Do you feel like you can change the world?  I do.  Is that likely?  No… but at least I have faith… right? ;) Similar to the discussion on organizations and values, people these days have a need and want to help others.  They are curious about language, culture, and travel.  They are willing to take risks to learn something new, whether it be an experience or a life-changing opportunity.  Believe that you (yes, you!) have the power to tackle this world.
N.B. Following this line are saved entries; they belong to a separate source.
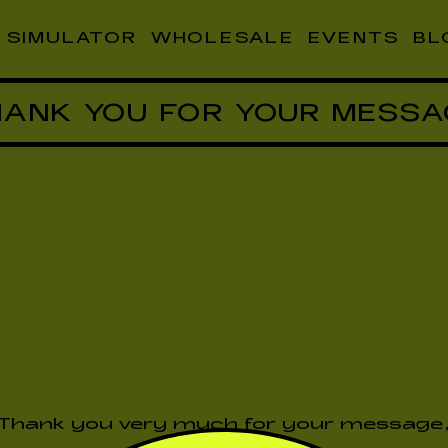
SIMULATOR
WHOLESALE
EVENTS
BL
HANK YOU FOR YOUR MESSA
Thank you very much for your message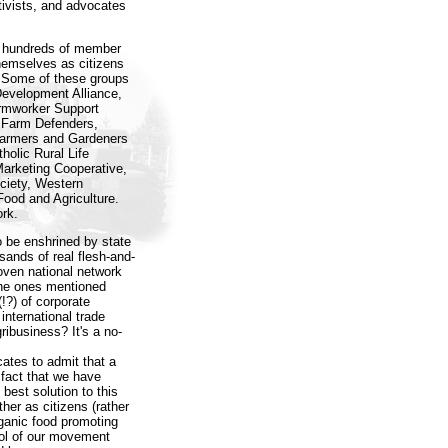
tivists, and advocates
se hundreds of member
hemselves as citizens
. Some of these groups
Development Alliance,
armworker Support
y Farm Defenders,
 Farmers and Gardeners
holic Rural Life
Marketing Cooperative,
ciety, Western
ood and Agriculture.
rk.
to be enshrined by state
sands of real flesh-and-
ven national network
the ones mentioned
(!?) of corporate
nternational trade
ribusiness? It's a no-
ates to admit that a
fact that we have
 best solution to this
ther as citizens (rather
rganic food promoting
rol of our movement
#328 – Progressing Every Day

Every day is an opportunity to be better.  Every day is an opportunity to accomplish tasks and make progress. We are living in a world of resources.  Back in the day, many many years back, society didn’t have the resources to strive for big goals.  But guess what, we have them now.  Are you using them?  We have experts one every topics – financial literacy, education, legal, recruitment, marketing, etc.  Many people have mentors – whether they have career, non-profit, or life focused.  We are all capable of achieving great things.  Set goals; make progress; measure measure measure – and achieve.
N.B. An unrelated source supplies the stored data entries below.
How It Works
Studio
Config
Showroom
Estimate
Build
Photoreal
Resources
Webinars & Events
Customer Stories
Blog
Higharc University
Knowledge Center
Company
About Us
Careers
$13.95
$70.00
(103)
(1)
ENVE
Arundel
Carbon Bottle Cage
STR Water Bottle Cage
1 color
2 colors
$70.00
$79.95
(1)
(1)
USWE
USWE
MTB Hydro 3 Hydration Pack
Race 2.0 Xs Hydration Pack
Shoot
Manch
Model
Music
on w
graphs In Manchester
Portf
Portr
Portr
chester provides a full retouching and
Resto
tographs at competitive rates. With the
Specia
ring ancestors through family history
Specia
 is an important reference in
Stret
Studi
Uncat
#76 – Housework is for Everybody

There was a time when housework was meant to fall under the responsibility of the wife or woman of the house.  For a long time, men dominated the workforce – providing plenty of opportunity for women to be busy in the home. My sister and her husband have what they call “pink jobs” and “blue jobs”… ugh makes me shiver just thinking about it.  Pink jobs include laundry, cooking, cleaning – the usual; blue jobs include taking out the trash, yard work, etc.  This works for them, but my thoughts are – the majority of couples in their 20’s find a balance with household tasks.  Status in the family and home has changed, in North America at the very least, women are considered equal to men. In many families, both the husband and wife work full-time jobs.  Why would chores dominate with one person?  Just like we are striving for continual equality in the workplace, we have finally found equality in the home. The book states that “women whose husbands share in the housework are 15% more likely to rate their husbands as ‘very physically attractive.’” That’s right boys – get on that ironing! ;)
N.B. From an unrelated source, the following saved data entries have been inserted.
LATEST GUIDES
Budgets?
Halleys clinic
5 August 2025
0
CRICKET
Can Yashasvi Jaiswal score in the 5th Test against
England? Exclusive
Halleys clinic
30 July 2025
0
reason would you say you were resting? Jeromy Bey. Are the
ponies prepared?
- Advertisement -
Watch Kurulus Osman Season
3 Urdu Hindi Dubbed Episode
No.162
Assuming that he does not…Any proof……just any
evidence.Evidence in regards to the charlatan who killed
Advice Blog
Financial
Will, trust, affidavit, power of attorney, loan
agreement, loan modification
#212 – Never Facing Pain Alone

To fully understand the ‘old’ way of thinking, I look to my Grandpa.  Last year he battled Colon Cancer… but would anyone have known?  Absolutely not.  He hid his illness for ages, not knowing what he had or why he was sick.  Why?  Because that’s how he was raised.  Disease wasn’t talked about as many did not understand or have the background to understand.  Eventually my Grandpa became sick enough that my mom noticed he was unwell – physically he had lost a lot of weight etc. [He battled the heck out of that cancer and is doing well today!] In today’s world we have access to a wealth of information.  We have resources such as information online, medical experts, family assistance programs, and support groups.  We have family, friends, and coworkers. It is no surprise that we will continually experience pain in our lifetimes – that in itself is not going away.  What has changed, is how we handle it.  Don’t hide from your loved ones, embrace the support, and get through the tough times.  A great book relating to this topic is “Life in the Balance” by Dr. Marla Shapiro.

More information on the book can be found:

http://linux.davidniven.com/up.php

If you need to be brought back down to planet earth or need some sort of life reality check, read the book.  We owe it to ourselves to be grateful for both the good and bad that is presented to us.